Task material ::
● ● ● ● ● ● ●

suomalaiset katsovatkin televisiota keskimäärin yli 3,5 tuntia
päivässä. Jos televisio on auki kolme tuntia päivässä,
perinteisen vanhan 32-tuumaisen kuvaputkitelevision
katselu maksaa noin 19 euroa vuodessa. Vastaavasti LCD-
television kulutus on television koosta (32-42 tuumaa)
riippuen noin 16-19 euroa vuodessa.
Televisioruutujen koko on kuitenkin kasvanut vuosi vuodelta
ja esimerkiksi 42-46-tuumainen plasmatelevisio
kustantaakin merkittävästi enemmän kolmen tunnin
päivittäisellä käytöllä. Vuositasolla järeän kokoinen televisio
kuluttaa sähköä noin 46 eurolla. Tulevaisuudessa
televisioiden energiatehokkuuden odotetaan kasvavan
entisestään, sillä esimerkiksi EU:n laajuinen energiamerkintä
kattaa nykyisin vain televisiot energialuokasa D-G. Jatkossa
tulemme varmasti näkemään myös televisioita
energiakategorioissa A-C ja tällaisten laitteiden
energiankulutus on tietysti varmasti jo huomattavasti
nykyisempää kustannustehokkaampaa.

● ● ● ● ● ● ●

Directions for this task :: In the records above, the line with "Televisioruutujen koko on" marks the start and the line with "kuluttaa sähköä noin" marks the end; copy that stretch exactly, both lines included, and nothing else.

Expected answer ::
Televisioruutujen koko on kuitenkin kasvanut vuosi vuodelta
ja esimerkiksi 42-46-tuumainen plasmatelevisio
kustantaakin merkittävästi enemmän kolmen tunnin
päivittäisellä käytöllä. Vuositasolla järeän kokoinen televisio
kuluttaa sähköä noin 46 eurolla. Tulevaisuudessa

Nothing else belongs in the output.